[EXTRACTED DATA]
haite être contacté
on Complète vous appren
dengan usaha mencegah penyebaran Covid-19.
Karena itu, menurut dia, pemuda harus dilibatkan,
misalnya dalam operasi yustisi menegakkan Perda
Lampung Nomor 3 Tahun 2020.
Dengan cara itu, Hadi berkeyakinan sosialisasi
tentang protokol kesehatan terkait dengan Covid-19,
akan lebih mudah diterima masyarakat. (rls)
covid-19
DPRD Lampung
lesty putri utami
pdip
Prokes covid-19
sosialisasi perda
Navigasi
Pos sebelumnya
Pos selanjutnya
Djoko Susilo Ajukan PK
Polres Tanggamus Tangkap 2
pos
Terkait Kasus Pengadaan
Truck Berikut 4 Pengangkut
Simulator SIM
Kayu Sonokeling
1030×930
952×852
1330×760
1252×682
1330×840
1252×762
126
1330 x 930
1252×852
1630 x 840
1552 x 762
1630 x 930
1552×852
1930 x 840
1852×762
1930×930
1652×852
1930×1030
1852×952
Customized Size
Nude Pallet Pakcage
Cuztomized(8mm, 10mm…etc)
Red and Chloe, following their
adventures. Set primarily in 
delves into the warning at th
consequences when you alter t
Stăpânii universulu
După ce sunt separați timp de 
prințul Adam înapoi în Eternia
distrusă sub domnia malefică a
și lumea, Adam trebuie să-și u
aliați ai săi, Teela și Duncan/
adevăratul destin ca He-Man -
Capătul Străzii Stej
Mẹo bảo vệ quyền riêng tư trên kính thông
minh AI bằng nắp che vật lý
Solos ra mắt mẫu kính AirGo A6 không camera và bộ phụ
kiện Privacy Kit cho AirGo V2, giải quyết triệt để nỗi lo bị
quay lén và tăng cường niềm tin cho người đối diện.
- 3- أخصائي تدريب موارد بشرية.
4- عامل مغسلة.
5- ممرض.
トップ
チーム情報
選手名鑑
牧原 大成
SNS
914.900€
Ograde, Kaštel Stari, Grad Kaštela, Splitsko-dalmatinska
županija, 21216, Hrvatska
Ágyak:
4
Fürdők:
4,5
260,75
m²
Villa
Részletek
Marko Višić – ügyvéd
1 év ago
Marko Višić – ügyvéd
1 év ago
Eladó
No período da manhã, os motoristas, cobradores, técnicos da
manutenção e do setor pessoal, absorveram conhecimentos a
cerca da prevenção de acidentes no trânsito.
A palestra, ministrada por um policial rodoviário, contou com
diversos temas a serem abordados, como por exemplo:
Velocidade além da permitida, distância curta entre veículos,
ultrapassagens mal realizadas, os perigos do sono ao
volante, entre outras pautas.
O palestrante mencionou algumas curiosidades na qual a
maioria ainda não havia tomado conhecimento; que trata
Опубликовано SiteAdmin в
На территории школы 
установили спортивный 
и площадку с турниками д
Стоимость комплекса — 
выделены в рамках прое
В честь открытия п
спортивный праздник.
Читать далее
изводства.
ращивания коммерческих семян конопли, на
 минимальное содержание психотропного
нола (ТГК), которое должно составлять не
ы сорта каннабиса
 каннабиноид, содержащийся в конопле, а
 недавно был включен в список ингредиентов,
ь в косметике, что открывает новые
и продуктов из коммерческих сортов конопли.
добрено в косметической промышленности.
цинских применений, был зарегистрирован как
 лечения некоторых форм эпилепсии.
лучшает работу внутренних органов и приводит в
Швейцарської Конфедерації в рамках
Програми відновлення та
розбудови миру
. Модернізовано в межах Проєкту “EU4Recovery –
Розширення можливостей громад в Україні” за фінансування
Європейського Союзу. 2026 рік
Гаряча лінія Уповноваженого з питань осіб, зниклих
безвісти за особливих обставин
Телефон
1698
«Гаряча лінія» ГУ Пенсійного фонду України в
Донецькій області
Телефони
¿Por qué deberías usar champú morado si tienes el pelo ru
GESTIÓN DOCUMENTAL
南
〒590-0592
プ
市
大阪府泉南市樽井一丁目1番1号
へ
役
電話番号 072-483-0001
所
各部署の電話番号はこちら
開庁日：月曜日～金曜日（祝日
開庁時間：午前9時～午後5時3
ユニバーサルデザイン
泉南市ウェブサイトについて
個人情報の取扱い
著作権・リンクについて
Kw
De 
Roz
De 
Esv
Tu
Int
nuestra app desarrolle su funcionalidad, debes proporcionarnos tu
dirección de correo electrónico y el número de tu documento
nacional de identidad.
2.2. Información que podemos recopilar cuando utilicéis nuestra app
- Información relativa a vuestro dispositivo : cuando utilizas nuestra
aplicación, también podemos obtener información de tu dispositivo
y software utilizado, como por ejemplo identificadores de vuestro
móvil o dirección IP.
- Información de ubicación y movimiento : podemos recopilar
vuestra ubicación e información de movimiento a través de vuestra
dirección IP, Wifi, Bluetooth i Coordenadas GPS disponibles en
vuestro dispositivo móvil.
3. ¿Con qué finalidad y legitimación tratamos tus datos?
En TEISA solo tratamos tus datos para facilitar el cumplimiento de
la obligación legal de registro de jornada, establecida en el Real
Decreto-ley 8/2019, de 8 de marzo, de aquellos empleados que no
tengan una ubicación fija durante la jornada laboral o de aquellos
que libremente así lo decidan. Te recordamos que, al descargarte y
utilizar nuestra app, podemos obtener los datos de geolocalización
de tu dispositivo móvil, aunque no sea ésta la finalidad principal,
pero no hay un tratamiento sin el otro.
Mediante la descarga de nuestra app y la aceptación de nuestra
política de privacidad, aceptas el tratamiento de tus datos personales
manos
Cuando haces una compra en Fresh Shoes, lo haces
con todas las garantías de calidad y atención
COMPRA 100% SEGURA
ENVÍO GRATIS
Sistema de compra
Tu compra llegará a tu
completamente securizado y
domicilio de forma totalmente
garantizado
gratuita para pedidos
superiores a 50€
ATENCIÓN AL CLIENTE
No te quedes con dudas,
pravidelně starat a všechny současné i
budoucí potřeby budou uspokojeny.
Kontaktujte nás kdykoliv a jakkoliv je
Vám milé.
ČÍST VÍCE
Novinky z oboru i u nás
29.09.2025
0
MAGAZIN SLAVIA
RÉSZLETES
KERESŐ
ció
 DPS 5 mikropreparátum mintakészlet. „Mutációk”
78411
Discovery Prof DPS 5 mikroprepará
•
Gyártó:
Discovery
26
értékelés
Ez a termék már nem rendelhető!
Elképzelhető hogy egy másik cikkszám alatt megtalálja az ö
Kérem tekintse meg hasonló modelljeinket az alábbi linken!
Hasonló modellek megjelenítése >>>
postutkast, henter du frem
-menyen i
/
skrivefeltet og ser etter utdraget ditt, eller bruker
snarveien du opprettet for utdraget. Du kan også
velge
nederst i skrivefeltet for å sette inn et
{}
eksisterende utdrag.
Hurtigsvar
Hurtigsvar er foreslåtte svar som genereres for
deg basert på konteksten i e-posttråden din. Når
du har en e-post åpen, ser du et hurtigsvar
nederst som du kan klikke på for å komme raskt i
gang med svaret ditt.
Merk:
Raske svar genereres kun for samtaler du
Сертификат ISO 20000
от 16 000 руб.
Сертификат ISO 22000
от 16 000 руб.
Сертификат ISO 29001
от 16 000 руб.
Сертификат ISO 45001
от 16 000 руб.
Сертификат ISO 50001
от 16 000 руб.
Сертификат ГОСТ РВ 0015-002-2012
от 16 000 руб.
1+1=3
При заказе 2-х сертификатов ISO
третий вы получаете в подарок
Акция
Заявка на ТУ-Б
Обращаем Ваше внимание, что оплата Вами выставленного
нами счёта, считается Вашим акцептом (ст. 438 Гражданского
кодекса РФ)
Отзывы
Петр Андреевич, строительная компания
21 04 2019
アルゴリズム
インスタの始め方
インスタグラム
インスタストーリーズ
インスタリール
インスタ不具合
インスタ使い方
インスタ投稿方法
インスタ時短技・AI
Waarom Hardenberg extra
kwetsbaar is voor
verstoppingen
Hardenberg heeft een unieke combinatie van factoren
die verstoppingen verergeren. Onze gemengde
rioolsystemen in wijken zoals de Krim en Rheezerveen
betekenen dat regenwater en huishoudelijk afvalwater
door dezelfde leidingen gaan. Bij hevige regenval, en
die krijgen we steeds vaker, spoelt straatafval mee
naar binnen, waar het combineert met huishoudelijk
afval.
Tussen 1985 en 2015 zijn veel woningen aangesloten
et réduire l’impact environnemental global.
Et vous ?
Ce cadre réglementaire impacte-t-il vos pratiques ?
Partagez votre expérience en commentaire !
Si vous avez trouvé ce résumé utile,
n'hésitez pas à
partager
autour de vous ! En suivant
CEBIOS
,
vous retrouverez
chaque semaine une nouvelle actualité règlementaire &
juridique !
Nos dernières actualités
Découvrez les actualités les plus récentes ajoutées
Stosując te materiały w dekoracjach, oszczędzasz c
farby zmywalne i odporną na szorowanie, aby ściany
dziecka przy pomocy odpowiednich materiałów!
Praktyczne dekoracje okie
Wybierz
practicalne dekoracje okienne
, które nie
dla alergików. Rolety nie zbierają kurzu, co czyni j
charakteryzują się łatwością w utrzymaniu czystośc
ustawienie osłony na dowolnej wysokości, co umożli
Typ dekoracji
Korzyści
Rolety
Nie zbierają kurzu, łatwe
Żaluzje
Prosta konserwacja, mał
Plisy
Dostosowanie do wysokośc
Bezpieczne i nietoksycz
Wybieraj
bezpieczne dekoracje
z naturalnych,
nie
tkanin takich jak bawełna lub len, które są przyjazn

[WHAT YOU WILL DO]
Scan the material and collect every line that contains "jornada".

[ANSWER SPACE]
la obligación legal de registro de jornada, establecida en el Real
tengan una ubicación fija durante la jornada laboral o de aquellos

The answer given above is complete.